No doubt you’ve heard of Buenos Aires, that Latin American city where Tango and gauchos meet. A city that can fill your eyes and stomachs.
I’ve seen sections of the city that look like Paris and others that feel as closed in as old Jerusalem. Buenos Aires is a true mixture of Europe and the US with the best and the worst. There are some Belle Epoque buildings that should be near the Louvre and other buildings that could be on a street in Dayton.
The typical worldwide urban icons are visible - Mc Donald’s, Coke or Pepsi signs, people wearing clothes and backpacks with logos of Channel, Izod, Nike and Timberland talking a mile a minute on their cell phones, along with cars built by Volkswagen, Ford and Chevy. But we’re nowhere near Europe or the U.S. Buenos Aires is almost as far away from those corporate offices as New York is from New Delhi.
Argentina’s economy is slowly building back from the Peso devaluation of several years ago. There are luxury condos, hotels and high-rise office buildings being built, and expensive restaurants are packed for dinner. On our first day, we walked up a main shopping street, Florida, in the older Microcenter business district. It was filled with shoppers, sightseers and workers as if Christmas was around the corner; it was the 28 of February. This is a busy city.

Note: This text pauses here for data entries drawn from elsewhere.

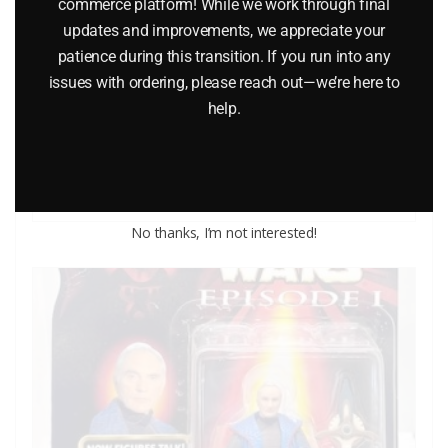
commerce platform! While we work through final
updates and improvements, we appreciate your
patience during this transition. If you run into any
LIONEL CLASSIC TRAINS VOLUME 1 2005 CATALOG
issues with ordering, please reach out—we’re here to
help.
$
5.00
Add to cart
No thanks, I’m not interested!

When you look at the prices of items, you’ll see before the number a dollar sign, $. Now this means that the price is in Argentine Pesos. However, if the price is large, like a car or condo, the price is in US Dollars written as U$D, plus the number afterwards. I guess they either trust the US dollar when it comes to large amounts, or the number would look too large in pesos so no one would buy.

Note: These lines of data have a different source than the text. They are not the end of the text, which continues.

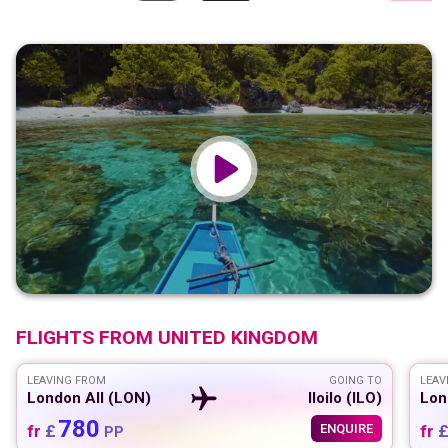
FLIGHTS FROM
UNITED KINGDOM
LEAVING FROM
GOING TO
LEAV
London All (LON)
Iloilo (ILO)
Lon
780
fr
£
ENQUIRE
fr
PP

The economy isn’t back yet. I’ve seen some buildings outside of the window of our hotel room where construction stopped some time ago. Around the city sidewalks and some roads are in need of repair, and there are stores and other places that look as if they’ve been up for rent for a while. We drove past a shantytown known here as Villa Miseries, built under the highway only a few blocks from those luxury buildings. A friend who lives in Buenos Aires said, ‘They’re lucky. At least they have a roof over their head." He was referring to the highway above them.
People here keep trying. Every night there are locals, called "cartonaros" who go through trash to find cardboard, metal or other items for recycling. These people used to have regular jobs, but after the economic collapse, they had nothing. This became their job. It’s now institutionalized, with the city granting them permits.
One man told us Argentineans are resourceful, "If need be, with a couple of rusty nails and a paper clip, they could build a rocket to the moon.’
Resourcefulness seems as well to apply to the arts. If one has limited resources, what can you make?
While we drove past the shanties, we saw murals on walls that ran along the access road - well-crafted wall art depicting different things. Some was abstract, some realistic. What I’ve noticed is the wall painting as well as some graffiti throughout the city is quite good, there is even three-dimensional wall art such as in the impoverished La Boca area.
This creativity has gone from the streets to the galleries and some museums. In a city-sponsored gallery there was “new media” art, using video, photography as well as some traditional materials to produce some of the most creative artwork I’ve seen in years. It is my opinion that these endeavors might just mean many of the next generation of world artists are coming from not from the US, France or China, but countries like Argentina.
But the great art of Buenos Aires is not on the walls or upright in museums. It is in the restaurants, cafes and other establishments for food. This could be the true reason for Buenos Aires being known as the "Paris of South America". So far I haven’t had a bad meal, wine, coffee or ice cream yet! These places have ranged from some of the top restaurants of the city to a street vendor near the river walk who sold charcoal-grilled sausages. All have been good to great! A true city for “foodies.”
No matter how we see or feel about a new place, we are still tourists and like most tourist, we couldn’t leave Buenos Aires without visiting the tomb of one of the most famous Argentineans ever, Evita.
Evita Peron, mistress and then wife of political strong-man Juan Peron, was a “saint” in the eyes of the working class of Argentineans in the 1940’s and 50’s. She died in her early 30s, to many Argentineans' sorrow. Evita, the woman of legend and song, ‘Don’t cry for me Arr genn teee nahhh….’ is enshrined in a mausoleum in the Recoleta Cemetery, a resting place for the famous and infamous of this land.
In front of the mausoleum several people stood staring at its door, adorned with a few flowers. The exterior marble facade had several brass plaques from politicians, workers unions and a host of others - all giving their glowing sentiments.
The one plaque I felt was missing was from Andrew Lloyd Webber, who wrote the music to the blockbuster musical. Webber became as famous, not to mention wealthy because of “Evita.” It would be a reasonable tribute from him to have a plaque that said something simple such as “Evita, Thanks a Hundred Million”- Andrew Lloyd Webber".
A travel guide I read said that you can exhaust Buenos Aires in a couple of days. As far as I can see, from the harbor to the outer areas, there’s so much here, it could take a lifetime.